Institutional trading desks are executing a decreasing proportion of electronic equity trades through the largest brokers due to dissatisfaction with the service they are receiving, according to research by Greenwich Associates.
Just 7% of the head traders in the survey were happy with the standard algorithms provided by their brokers, reporting that they feel the algos should be customised to their orders and trading style.
As a result, 87% of buy-side traders cited various circumstances under which they would route more electronic flow to non-bulge-bracket brokers.
The move away from bulge-bracket brokers is pushing institutional traders to use a greater number of brokers and push more flow to mid-size and regional brokers.
As the buy side takes more control over order routing, the nature of the buy-side/sell-side relationship will continue to change, according to the report’s authors. Traders are demanding increased levels of control and transparency of their order flow and enhanced customisation.

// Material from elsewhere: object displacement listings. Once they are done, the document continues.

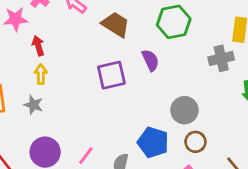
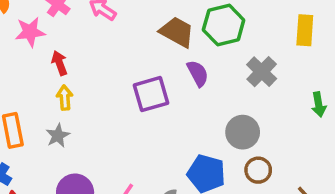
brown trapezoid: (116, 24) -> (177, 32), moved
gray cross: (221, 58) -> (262, 72), moved, turned -30
gray star: (34, 105) -> (58, 136), turned 30

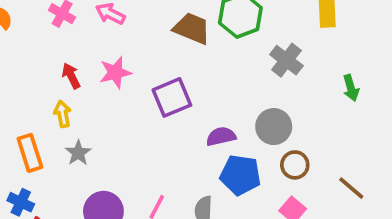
pink star: (30, 32) -> (115, 73), moved
purple semicircle: (198, 73) -> (221, 136), moved, turned -68
yellow arrow: (65, 98) -> (63, 114), moved

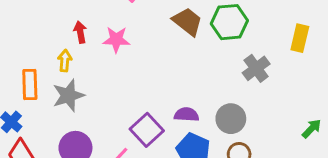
green arrow: (351, 88) -> (312, 129), moved, turned -135
purple square: (172, 97) -> (147, 130), moved, turned -36
gray star: (78, 153) -> (68, 95), size x1.5

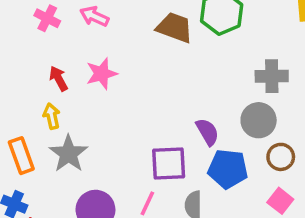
gray cross: (256, 68) -> (272, 76), moved, turned -36
purple semicircle: (186, 115) -> (207, 132), turned 75
purple square: (147, 130) -> (169, 164), turned -32

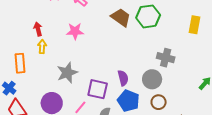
red arrow: (59, 79) -> (38, 29), moved
gray star: (68, 154) -> (67, 73), moved

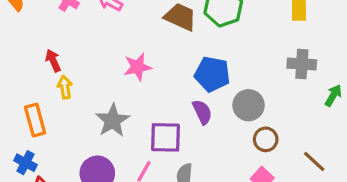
pink star: (75, 31) -> (138, 67), moved
gray cross: (166, 58) -> (302, 64), moved
blue pentagon: (128, 101) -> (212, 74), moved

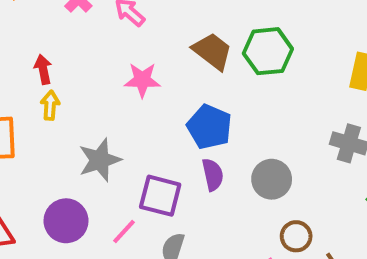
pink star: (138, 67) -> (142, 80), moved
blue pentagon: (212, 74) -> (209, 127), moved
brown circle: (266, 139) -> (296, 236), moved

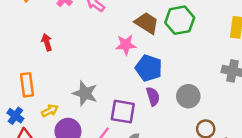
pink star: (142, 80) -> (126, 45), moved
yellow arrow: (50, 105) -> (50, 111), moved, turned 63
gray star: (100, 160) -> (85, 93), turned -30

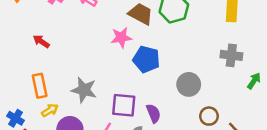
red arrow: (47, 42) -> (41, 41), turned -35
orange rectangle: (27, 85) -> (40, 86), moved
purple semicircle: (153, 96) -> (153, 113), moved

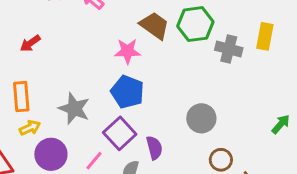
red arrow: (41, 41) -> (30, 43), turned -77
gray cross: (231, 55) -> (229, 49), moved
blue pentagon: (146, 59) -> (127, 92), moved
purple square: (124, 105) -> (120, 133), turned 35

In addition, they expect brokers to provide expertise to assist with market structure and regulation.
Richard Johnson, vice president in Greenwich Associates’ market structure and technology group, said: “It is becoming increasingly important to buy-side trader that they can customize algos and risk controls, and manage access to venues when executing – through algos and high-touch trades alike.
“In this zero-sum game, brokers who can demonstrate superior trading performance and domain expertise while providing control, customisation and transparency around routing will be in a strong position to win business.”
Approximately 80% of buy-side order flow takes place using algorithms and smart-order routers to cope with the web of exchanges, ATS’s and dark pools that has developed over the last decade.
Greenwich Associates noted that in addition to trading, the responsibilities of a buy-side trader extend to full due diligence on each broker’s algorithm suite and transaction cost analysis.